◆ **Your task**: Find the word "HARDWARE" in the data, then copy each line where it is found.

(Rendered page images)

====

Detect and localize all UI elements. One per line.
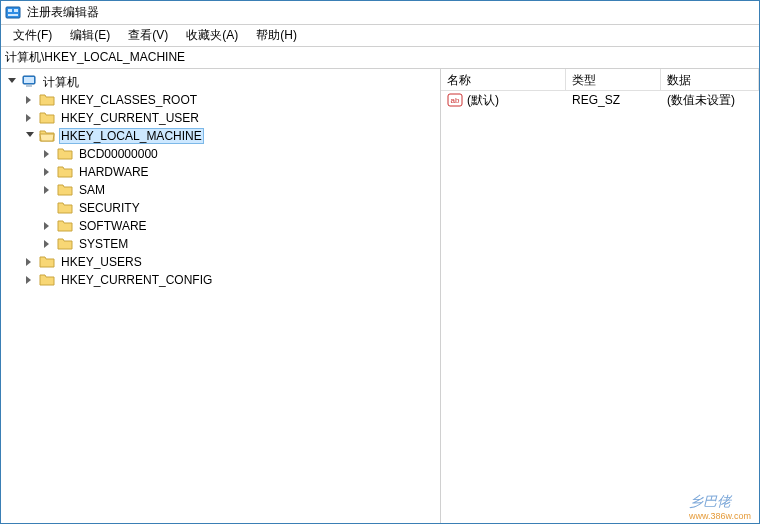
folder-icon [39, 272, 55, 288]
folder-icon [39, 254, 55, 270]
address-input[interactable] [1, 48, 759, 68]
computer-icon [21, 74, 37, 90]
chevron-right-icon[interactable] [41, 237, 55, 251]
tree-hive-hkcr[interactable]: HKEY_CLASSES_ROOT [1, 91, 440, 109]
chevron-down-icon[interactable] [23, 129, 37, 143]
chevron-right-icon[interactable] [23, 93, 37, 107]
tree-label: 计算机 [41, 73, 81, 92]
registry-editor-window: 注册表编辑器 文件(F) 编辑(E) 查看(V) 收藏夹(A) 帮助(H) [0, 0, 760, 524]
value-name: (默认) [467, 92, 499, 109]
title-bar: 注册表编辑器 [1, 1, 759, 25]
folder-open-icon [39, 128, 55, 144]
menu-view[interactable]: 查看(V) [120, 25, 176, 46]
folder-icon [57, 218, 73, 234]
menu-bar: 文件(F) 编辑(E) 查看(V) 收藏夹(A) 帮助(H) [1, 25, 759, 47]
tree-label: BCD00000000 [77, 146, 160, 162]
address-bar [1, 47, 759, 69]
tree-hive-hkcc[interactable]: HKEY_CURRENT_CONFIG [1, 271, 440, 289]
tree-hive-hkcu[interactable]: HKEY_CURRENT_USER [1, 109, 440, 127]
tree-key-software[interactable]: SOFTWARE [1, 217, 440, 235]
column-name[interactable]: 名称 [441, 69, 566, 90]
folder-icon [57, 236, 73, 252]
menu-favorites[interactable]: 收藏夹(A) [178, 25, 246, 46]
string-value-icon: ab [447, 92, 463, 108]
menu-help[interactable]: 帮助(H) [248, 25, 305, 46]
tree-label: HARDWARE [77, 164, 151, 180]
chevron-down-icon[interactable] [5, 75, 19, 89]
chevron-right-icon[interactable] [23, 111, 37, 125]
regedit-icon [5, 5, 21, 21]
svg-rect-1 [8, 9, 12, 12]
content-split: 计算机 HKEY_CLASSES_ROOT [1, 69, 759, 523]
folder-icon [57, 164, 73, 180]
svg-rect-0 [6, 7, 20, 18]
title-text: 注册表编辑器 [27, 4, 99, 21]
column-data[interactable]: 数据 [661, 69, 759, 90]
folder-icon [57, 200, 73, 216]
value-data: (数值未设置) [661, 92, 759, 109]
tree-hive-hku[interactable]: HKEY_USERS [1, 253, 440, 271]
tree-label: HKEY_CLASSES_ROOT [59, 92, 199, 108]
svg-rect-2 [14, 9, 18, 12]
folder-icon [39, 92, 55, 108]
svg-rect-5 [24, 77, 34, 83]
tree-key-system[interactable]: SYSTEM [1, 235, 440, 253]
tree-pane[interactable]: 计算机 HKEY_CLASSES_ROOT [1, 69, 441, 523]
expander-empty [41, 201, 55, 215]
tree-key-sam[interactable]: SAM [1, 181, 440, 199]
menu-edit[interactable]: 编辑(E) [62, 25, 118, 46]
value-row-default[interactable]: ab (默认) REG_SZ (数值未设置) [441, 91, 759, 109]
tree-label: SYSTEM [77, 236, 130, 252]
tree-label: HKEY_USERS [59, 254, 144, 270]
list-header: 名称 类型 数据 [441, 69, 759, 91]
chevron-right-icon[interactable] [41, 165, 55, 179]
tree-key-hardware[interactable]: HARDWARE [1, 163, 440, 181]
chevron-right-icon[interactable] [41, 219, 55, 233]
tree-hive-hklm[interactable]: HKEY_LOCAL_MACHINE [1, 127, 440, 145]
chevron-right-icon[interactable] [41, 183, 55, 197]
folder-icon [39, 110, 55, 126]
column-type[interactable]: 类型 [566, 69, 661, 90]
tree-key-bcd[interactable]: BCD00000000 [1, 145, 440, 163]
values-list-pane[interactable]: 名称 类型 数据 ab (默认) REG_SZ (数值未设置) [441, 69, 759, 523]
tree-label: SAM [77, 182, 107, 198]
tree-root-computer[interactable]: 计算机 [1, 73, 440, 91]
menu-file[interactable]: 文件(F) [5, 25, 60, 46]
svg-rect-6 [26, 85, 32, 87]
tree-label: HKEY_CURRENT_USER [59, 110, 201, 126]
folder-icon [57, 146, 73, 162]
tree-key-security[interactable]: SECURITY [1, 199, 440, 217]
chevron-right-icon[interactable] [23, 255, 37, 269]
chevron-right-icon[interactable] [23, 273, 37, 287]
chevron-right-icon[interactable] [41, 147, 55, 161]
folder-icon [57, 182, 73, 198]
svg-text:ab: ab [451, 96, 460, 105]
svg-rect-3 [8, 14, 18, 16]
tree-label: HKEY_LOCAL_MACHINE [59, 128, 204, 144]
value-type: REG_SZ [566, 93, 661, 107]
tree-label: HKEY_CURRENT_CONFIG [59, 272, 214, 288]
tree-label: SOFTWARE [77, 218, 149, 234]
tree-label: SECURITY [77, 200, 142, 216]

====

◆ **Output**:
tree-label: HARDWARE [77, 164, 151, 180]
tree-key-hardware[interactable]: HARDWARE [1, 163, 440, 181]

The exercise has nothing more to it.